The Blend That Built a Category
Walk into the frozen food aisle of any supermarket in London, Dubai, Toronto, or Singapore — and you will find mixed vegetables. Not because it is a simple product. Because it is a perfect one.
A well-made IQF mixed vegetable blend solves three problems simultaneously for the food industry: ingredient convenience, portion consistency, and year-round availability. For food manufacturers building ready meals, for retailers stocking private-label frozen ranges, and for food service operators running high-volume kitchens — it is one of the most commercially essential SKUs in the freezer.
Gadhiya Group's IQF Mixed Vegetables take this foundational product and build it to a premium export standard — with sourcing depth, process control, and certification compliance that global buyers can rely on.
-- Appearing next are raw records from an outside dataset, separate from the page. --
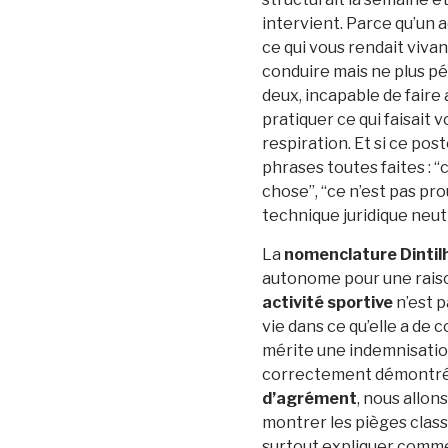
intervient. Parce qu’un 
ce qui vous rendait viva
conduire mais ne plus pé
deux, incapable de faire
pratiquer ce qui faisait v
respiration. Et si ce pos
phrases toutes faites : “
chose”, “ce n’est pas pro
technique juridique neut
La
nomenclature Dintil
autonome pour une raison
activité sportive
n’est p
vie dans ce qu’elle a de 
mérite une indemnisation d
correctement démontrée
d’agrément
, nous allons
montrer les pièges clas
surtout expliquer commen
Why the Blend Matters as Much as the Vegetables
A mixed vegetable blend is only as good as its weakest component. If the peas are over-blanched and mushy, the carrots are unevenly cut, the corn is pale, or the beans are stringy — the whole blend underperforms, regardless of how well any single vegetable was handled.
At Gadhiya Group, each vegetable component is processed, graded, and IQF frozen separately — to the same export standard we apply when supplying it as a standalone product. The blending happens after each component has been individually optimised.
| Component | Key Quality Parameters |
|---|---|
| Green Peas | Bright green, tender, uniform size, high Brix sweetness |
| Diced Carrots | Deep orange, uniform 8–10mm dice, firm texture |
| Sweet Corn Kernels | Golden yellow, clean cross-cut, crisp texture |
| Cut Green Beans | Vivid green, 20–30mm cut, stringless, firm bite |
The result is a blend where every component holds its own — in texture, colour, and flavour — through freezing, transport, thawing, and final cooking.
IQF Blending: The Technical Advantage
Not all frozen mixed vegetables are IQF. Many are produced by blending fresh-cut vegetables and block-freezing them together — a process that creates clumping, uneven freezing, and significant texture degradation across the softer components.